There is no short-term reduction in the price of fertiliser on the way, according to Liam Woulfe, managing director of Grassland Agro. Speaking on the IFA inputs webinar on Thursday night, he said: “I can only speak for our company, but we have about 35% less fertiliser imported compared to the same time as last year.
"I see three big issues currently that for me, are ahead of price, which is a big problem. The first is the non-availability of fertiliser, the second is shipping problems and the third is working capital at all the stages, from farm level, into merchant level, importers etc.
"Then fourthly for me comes the price, which we can see is between two and a half and three times where it was this time last year.”
Woulfe showed up-to-date price movements for gas and the various components of fertiliser and suggested he didn’t see any good news on the horizon in the short-term until at least the end of April or early May. He suggested by then that gas, which is over 75% of the production cost, will possibly be back to settle at €60/per megawatt hour from €78 where is it today, which thankfully is down from €90 at Christmas.

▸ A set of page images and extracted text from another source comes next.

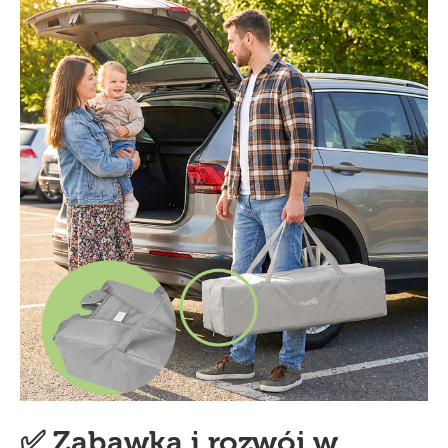
✅ Zabawka i rozwój w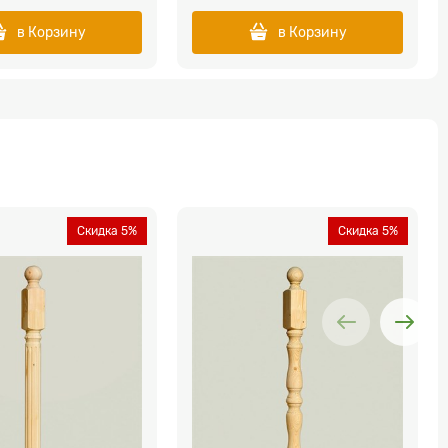
в Корзину
в Корзину
Скидка 5%
Скидка 5%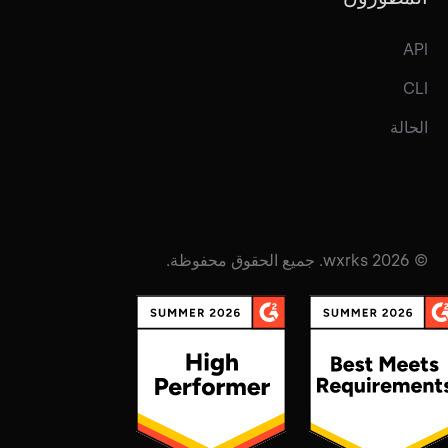
API
CLI
الحالة
© 2026 wxrks. جميع الحقوق محفوظة.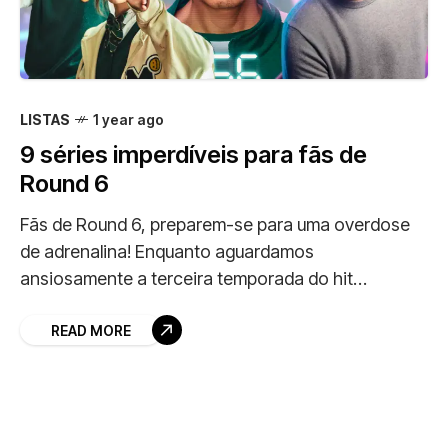
LISTAS
1 year ago
9 séries imperdíveis para fãs de
Round 6
Fãs de Round 6, preparem-se para uma overdose
de adrenalina! Enquanto aguardamos
ansiosamente a terceira temporada do hit
coreano, que tal explorar outras séries que vão te
deixar grudado na
READ MORE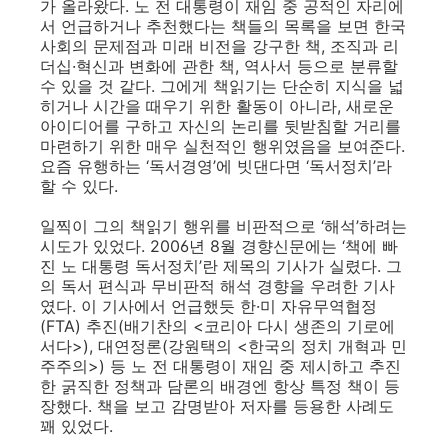
가 올라왔다. 노 전 대통령이 재임 중 공적인 자리에
서 언급하거나 추천했다는 책들의 목록을 보면 한국
사회의 문제점과 미래 비전을 강구한 책, 조직과 리
더십·혁신과 변화에 관한 책, 역사서 등으로 분류할
수 있을 것 같다. 그에게 책읽기는 단순히 지식을 넓
히거나 시간을 때우기 위한 활동이 아니라, 새로운
아이디어를 구하고 자신의 논리를 뒷받침할 거리를
마련하기 위한 매우 실천적인 행위였음을 보여준다.
요즘 유행하는 ‘독서경영’에 빗댄다면 ‘독서정치’라
할 수 있다.
일찍이 그의 책읽기 행위를 비판적으로 ‘해석’하려는
시도가 있었다. 2006년 8월 경향신문에는 ‘책에 빠
진 노 대통령 독서정치’란 제목의 기사가 실렸다. 그
의 독서 편식과 무비판적 해석 경향을 우려한 기사
였다. 이 기사에서 언급했듯 한·미 자유무역협정
(FTA) 추진(배기찬의 <코리아 다시 생존의 기로에
서다>), 대연정론(강원택의 <한국의 정치 개혁과 민
주주의>) 등 노 전 대통령이 재임 중 제시하고 추진
한 굵직한 정책과 담론의 배경엔 항상 특정 책이 등
장했다. 책을 보고 감명받아 저자를 등용한 사례도
꽤 있었다.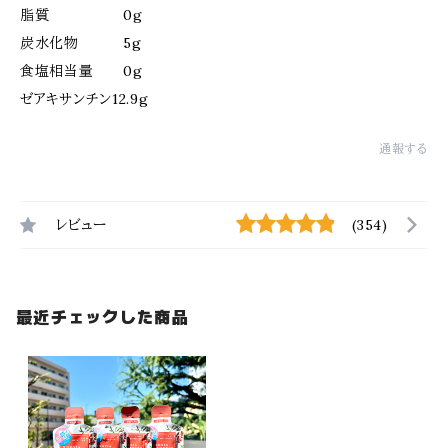
脂質 0g
炭水化物 5g
食塩相当量 0g
ゼアキサンチン12.9g
通報する
レビュー
(354)
最近チェックした商品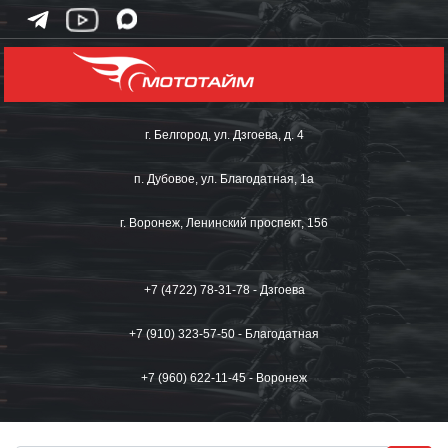
г. Белгород, ул. Дзгоева, д. 4
п. Дубовое, ул. Благодатная, 1а
г. Воронеж, Ленинский проспект, 156
+7 (4722) 78-31-78 - Дзгоева
+7 (910) 323-57-50 - Благодатная
+7 (960) 622-11-45 - Воронеж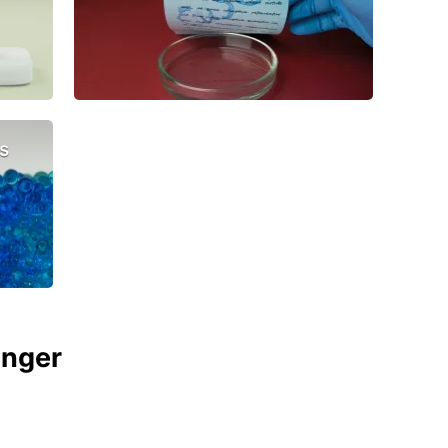
s
anger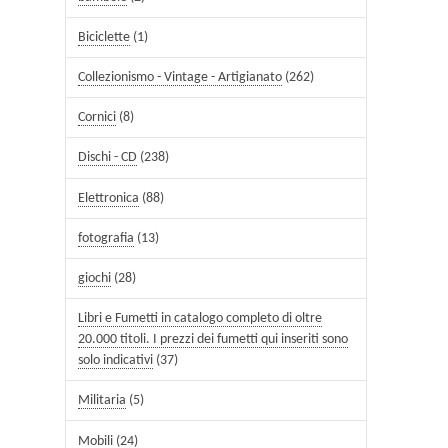
Biciclette
(1)
Collezionismo - Vintage - Artigianato
(262)
Cornici
(8)
Dischi - CD
(238)
Elettronica
(88)
fotografia
(13)
giochi
(28)
Libri e Fumetti in catalogo completo di oltre
20.000 titoli. I prezzi dei fumetti qui inseriti sono
solo indicativi
(37)
Militaria
(5)
Mobili
(24)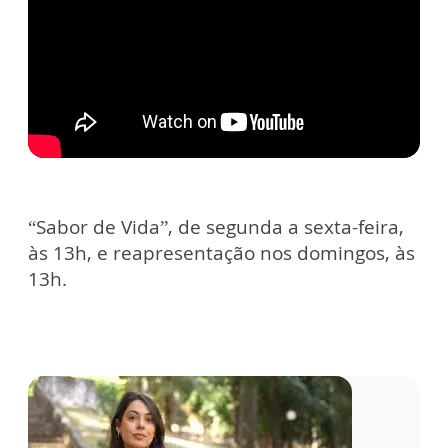
“Sabor de Vida”, de segunda a sexta-feira,
às 13h, e reapresentação nos domingos, às
13h.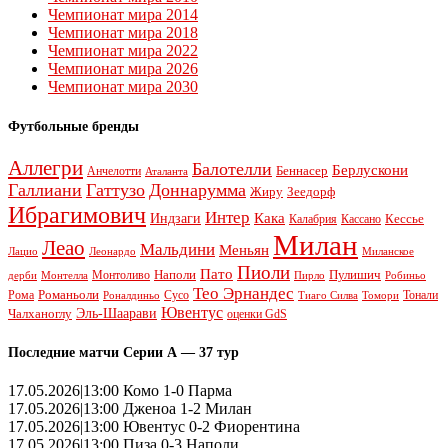
Чемпионат мира 2014
Чемпионат мира 2018
Чемпионат мира 2022
Чемпионат мира 2026
Чемпионат мира 2030
Футбольные бренды
Аллегри
Балотелли
Берлускони
Беннасер
Анчелотти
Аталанта
Галлиани
Гаттузо
Доннарумма
Жиру
Зеедорф
Ибрагимович
Интер
Кака
Индзаги
Кессье
Калабрия
Кассано
Милан
Леао
Мальдини
Меньян
Леонардо
Лацио
Миланское
Пиоли
Пато
Наполи
Монтоливо
Пулишич
Монтелла
Пирло
дерби
Робиньо
Тео Эрнандес
Рома
Романьоли
Сусо
Тонали
Роналдиньо
Тиаго Силва
Томори
Ювентус
Эль-Шаарави
Чалханоглу
оценки GdS
Последние матчи Серии А — 37 тур
17.05.2026|13:00 Комо 1-0 Парма
17.05.2026|13:00 Дженоа 1-2 Милан
17.05.2026|13:00 Ювентус 0-2 Фиорентина
17.05.2026|13:00 Пиза 0-3 Наполи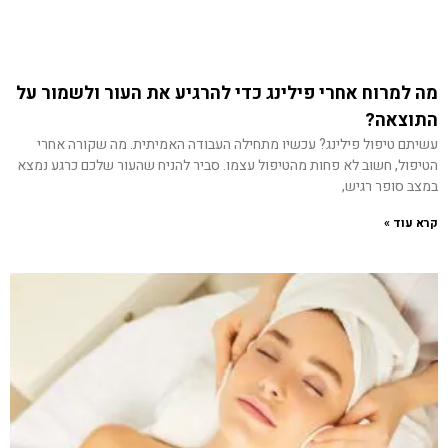
מה למרוח אחרי פילינג כדי להרגיע את העור ולשמור על
התוצאה?
עשיתם טיפול פילינג? עכשיו מתחילה העבודה האמיתית. מה שקורה אחרי
הטיפול, חשוב לא פחות מהטיפול עצמו. סביר להניח שהעור שלכם כרגע נמצא
במצב סופר רגיש,
קרא עוד »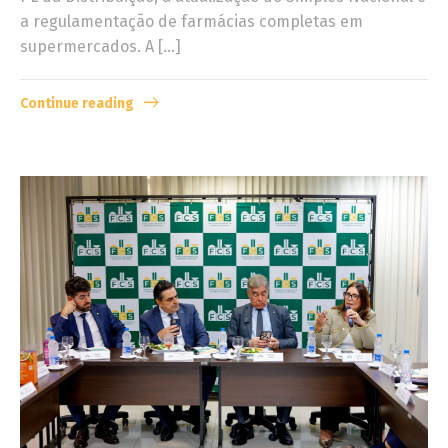
a regulamentação de farmácias completas em
supermercados. A […]
Continue reading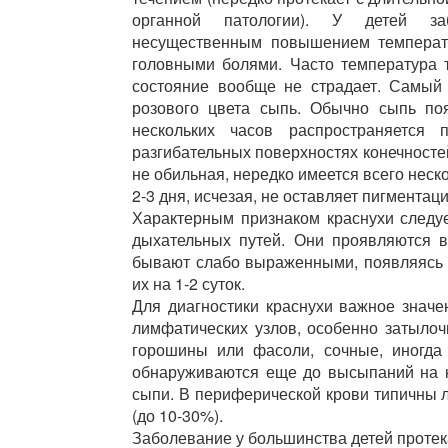
органной патологии). У детей заб
несущественным повышением температу
головными болями. Часто температура 
состояние вообще не страдает. Самый 
розового цвета сыпь. Обычно сыпь по
нескольких часов распространяется 
разгибательных поверхностях конечностей
не обильная, нередко имеется всего нес
2-3 дня, исчезая, не оставляет пигментац
Характерным признаком краснухи следуе
дыхательных путей. Они проявляются в
бывают слабо выраженными, появляясь
их на 1-2 суток.
Для диагностики краснухи важное знач
лимфатических узлов, особенно затыло
горошины или фасоли, сочные, иногда
обнаруживаются еще до высыпаний на к
сыпи. В периферической крови типичны л
(до 10-30%).
Заболевание у большинства детей протек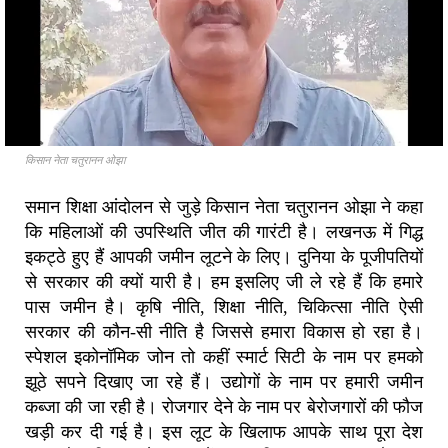
किसान नेता चतुरानन ओझा
समान शिक्षा आंदोलन से जुड़े किसान नेता चतुरानन ओझा ने कहा
कि महिलाओं की उपस्थिति जीत की गारंटी है। लखनऊ में गिद्ध
इकट्ठे हुए हैं आपकी जमीन लूटने के लिए। दुनिया के पूजीपतियों
से सरकार की क्यों यारी है। हम इसलिए जी ले रहे हैं कि हमारे
पास जमीन है। कृषि नीति, शिक्षा नीति, चिकित्सा नीति ऐसी
सरकार की कौन-सी नीति है जिससे हमारा विकास हो रहा है।
स्पेशल इकोनॉमिक जोन तो कहीं स्मार्ट सिटी के नाम पर हमको
झूठे सपने दिखाए जा रहे हैं। उद्योगों के नाम पर हमारी जमीन
कब्जा की जा रही है। रोजगार देने के नाम पर बेरोजगारों की फौज
खड़ी कर दी गई है। इस लूट के खिलाफ आपके साथ पूरा देश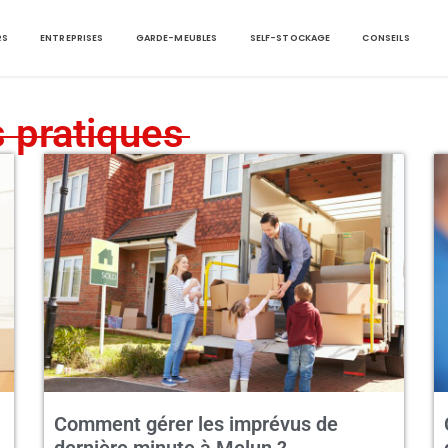
RS
ENTREPRISES
GARDE-MEUBLES
SELF-STOCKAGE
CONSEILS
s pratiques
Comment gérer les imprévus de
dernière minute à Melun ?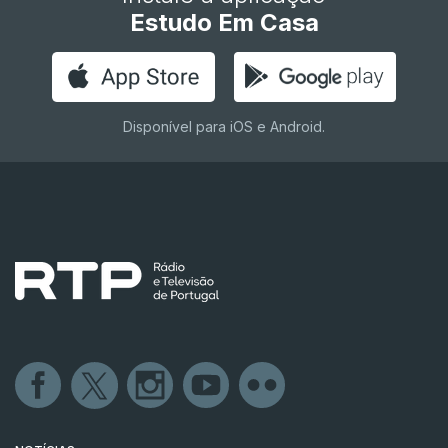
Estudo Em Casa
Disponível para iOS e Android.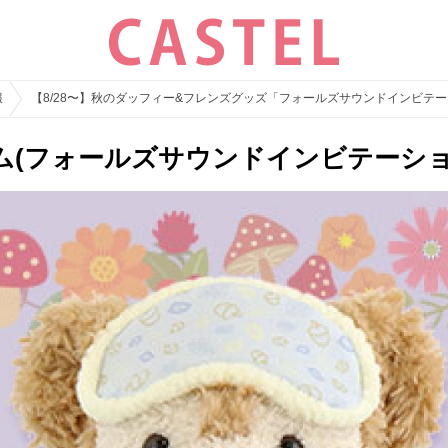
報
【8/28〜】秋のダッフィー&フレンズグッズ「フォールズサウンドインビテ
ム(フォールズサウンドインビテーショ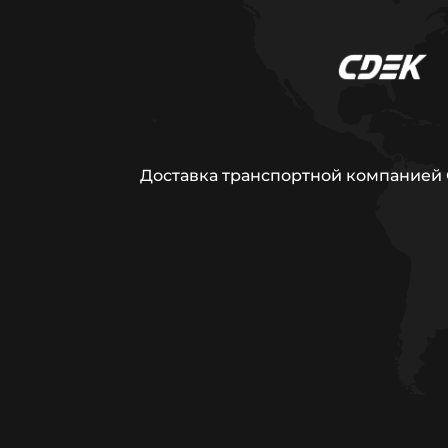
Доставка транспортной компанией С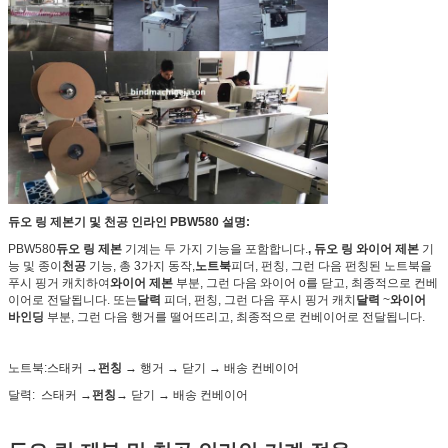
듀오 링 제본기 및 천공 인라인 PBW580 설명:
PBW580
듀오 링 제본
기계는 두 가지 기능을 포함합니다.
, 듀오 링 와이어 제본
기
능 및 종이
천공
기능, 총 3가지 동작,
노트북
피더, 펀칭, 그런 다음 펀칭된 노트북을
푸시 핑거 캐치하여
와이어 제본
부분, 그런 다음 와이어 o를 닫고, 최종적으로 컨베
이어로 전달됩니다. 또는
달력
피더, 펀칭, 그런 다음 푸시 핑거 캐치
달력
~
와이어
바인딩
부분, 그런 다음 행거를 떨어뜨리고, 최종적으로 컨베이어로 전달됩니다.
노트북:
스태커 →
펀칭
→ 행거 → 닫기 → 배송 컨베이어
달력:
스태커 →
펀칭
→ 닫기 → 배송 컨베이어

In his presentation, he suggested shipping, which was difficult to get, was up 300% in cost, packaging was up 30 to 40%, pallets up 60% and transport was up 10%. Woulfe also touched on exchange rates, and political tensions, such as the situation in Belarus, which is now fully sanctioned so no business is happening and 20% of the total potash comes from the area.
Share the pain
When pushed from the floor by Kieran McEvoy, incoming IFA grain chair, on whether the importers would share the pain with the farmers Woulfe said: “This year will not be about margin and I’ve no difficulty sharing the pain. If I could I’d take a modest margin now, but this year is about not having stock when the price falls given the huge price increase and the volatility in the market.”
McEvoy claimed his fertiliser bill had gone up €95,000 and that last year, despite the best crop in 12 years, he didn’t have €95,000 surplus out of the full year's business.
Cork’s John Coughlan called for an exceptional aid measure from Europe.
"We got it before for low output prices, we are €70 to €90 ahead in fertiliser price of other EU countries and whatever happens in 2022, if this happens again in 2023, then we can say good luck to farming in Ireland.”
Over 300 farmers dialled into the IFA inputs webinar to hear speakers discussing the challenges for the year ahead, despite output prices higher for most sectors excluding pigs.
Other speakers included Shane Whelan, IFA, Rory Deverall, StoneX and David Wall, Teagasc Johnstown. The meeting was chaired by Brian Rushe, deputy president of the IFA.